The private implementation pattern (PIMPA)

The Problem

Many articles have been written about why global variables are bad. I’ve also contributed to this trend, even if I’ve focused on libraries and undefined behavior that appears even when using constants.

The main problem with mutable globals is that they can change the state of the program, and it’s difficult to see where that happens.

Consider following snippet of a single-threaded program:

int bar();

int foo(){
    a = 1; // suppose a is a global declared somewhere else
    int b = bar(); // does a == 1 affect the behaviour of bar? does bar change a?
    assert(a == 1); // might fail
    return a + b;
}

Unfortunately, the assertion might fail. To know if it might fail or not, we need to inspect bar and every function it calls to see if a changes.

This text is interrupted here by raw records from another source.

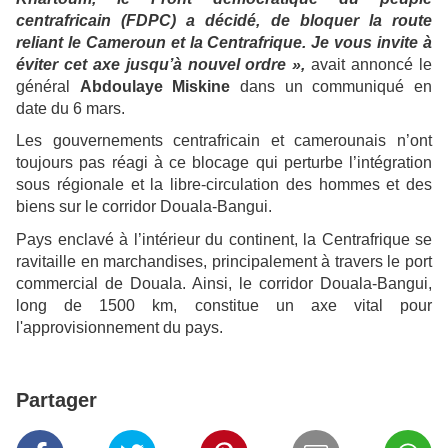
centrafricain (FDPC) a décidé, de bloquer la route
reliant le Cameroun et la Centrafrique. Je vous invite à
éviter cet axe jusqu’à nouvel ordre »,
avait annoncé le
général
Abdoulaye Miskine
dans un communiqué en
date du 6 mars.
Les gouvernements centrafricain et camerounais n’ont
toujours pas réagi à ce blocage qui perturbe l’intégration
sous régionale et la libre-circulation des hommes et des
biens sur le corridor Douala-Bangui.
Pays enclavé à l’intérieur du continent, la Centrafrique se
ravitaille en marchandises, principalement à travers le port
commercial de Douala. Ainsi, le corridor Douala-Bangui,
long de 1500 km, constitue un axe vital pour
l'approvisionnement du pays.
Partager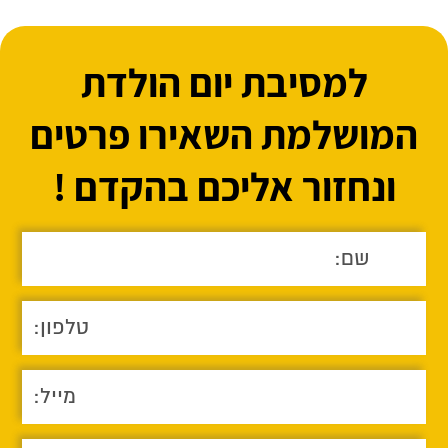
למסיבת יום הולדת
המושלמת השאירו פרטים
ונחזור אליכם בהקדם !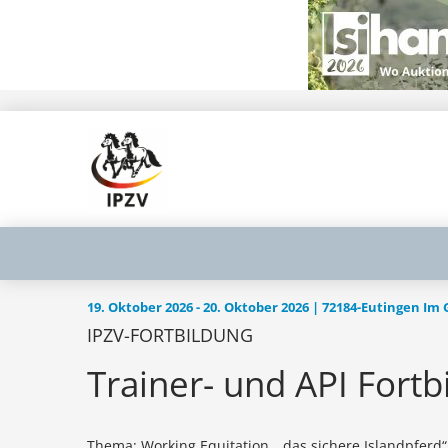
19. Oktober 2026 - 20. Oktober 2026 | 72184-Eutingen Im
IPZV-FORTBILDUNG
Trainer- und API Fort
Thema: Working Equitation, „das sichere Islandpferd“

Different types of globals

Globals are called this way because there are visible from everyone, thus, they break encapsulation. In a language with function, this pattern is easy to recognize, whatever can be accessed without being passed as a parameter, is generally considered a global variable.

Interestingly, different languages have different types of globals, or better some languages have globals with different scopes.

In C we have for example we can have globals scoped in a translation unit or over multiple. Or we can also ensure that every translation unit has it unshared global. But this is old news, I’ve already explored how this can affect programs (TLDR: just avoid globals, it’s so much easier).

So we already have multiple types of globals with different scopes and visibilities, and if a language support multithreading, then normally it also provides the possibility to make a distinction between globals visible between threads, or thread-local global variables.

What is common to all those types of globals is that they are accessible inside (some) functions, without being passed explicitly as parameters, and their scope is bigger than the scope of the function.

In C++ and other object-oriented languages like Java, there is another, more subtle type of "global variable": member variables.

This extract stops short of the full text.